Maybe this article has brought a new perspective to your behavior, or maybe you always knew deep down that you were cheated on or had cheated. So you've cheated, now what?
This is a moment to be brave and front up to your partner. It's not going to be easy, but many people find lying is worse than cheating. We all make mistakes, but lying about something for weeks, months, and maybe years is particularly hurtful. Cheating doesn't have to be the end of a relationship, and by coming clean, the relationship may be more likely to survive than by keeping your secrets.
It's not going to be easy, and it's probably going to be the biggest test of your relationship - be ready to answer questions and give your partner the time they need to process the new information. But lots of relationships do and can survive and thrive after an incident of cheating.
The other option, chosen by 55% of people according to a study done by UCLA and the University of Washington, is to keep it to yourself. This is going to be a judgment call. Was it really just an accidental, one-time thing that means nothing to your relationship or is it something that you both need to deal with? Use your judgment wisely here.
I think my partner is cheating - help!
The other side of the coin is that you think you're being cheated on. Maybe your partner is being particularly distant and secretive. Maybe they've got all these new hobbies and have started caring about their appearance, or maybe they've suddenly started caring about where YOU are all the time (so that the affair and you never have to meet). But whatever it is, you've now got strong suspicions that your partner is cheating.

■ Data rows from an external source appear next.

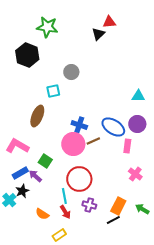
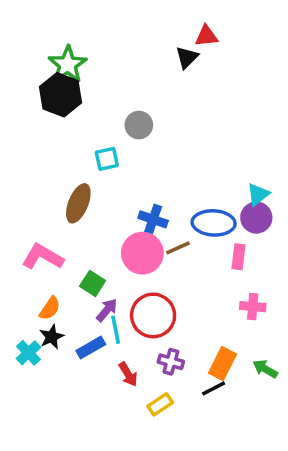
green star: (47, 27) -> (68, 65), moved, turned 30
cyan triangle: (138, 96) -> (258, 194), moved, turned -40
blue ellipse: (113, 127) -> (214, 223), turned -30
blue rectangle: (20, 173) -> (91, 347), moved
pink cross: (135, 174) -> (253, 307), turned -32
purple arrow: (35, 176) -> (107, 310), moved, turned 88
cyan line: (64, 196) -> (116, 330), moved
orange semicircle: (42, 214) -> (50, 308), moved, turned -88
yellow rectangle: (59, 235) -> (160, 404), moved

The first step is to front up and talk to them. There's no point suffering ongoing anxiety. It's going to be a difficult conversation to have, but be open to listening and seeing what they have to say. As with any difficult conversation, it's best to choose a calm time without time pressure. Please don't launch into it in the middle of an argument or when you're super upset. You want to have an honest and productive discussion - even if they're not cheating, you are feeling neglected, so this needs to be talked about as well.
Cheating is a part of the human condition for better and worse. Setting boundaries and being open with your partner are the best ways to deal with it, both before it happens and if it does happen. Lots of relationships will continue after one partner cheats but not all. Sometimes leaving a relationship is the best option. This doesn't mean your relationship wasn't a success, just that it had run its course!
You deserve to feel happy, loved and content in your relationship - that's the ultimate measure of success.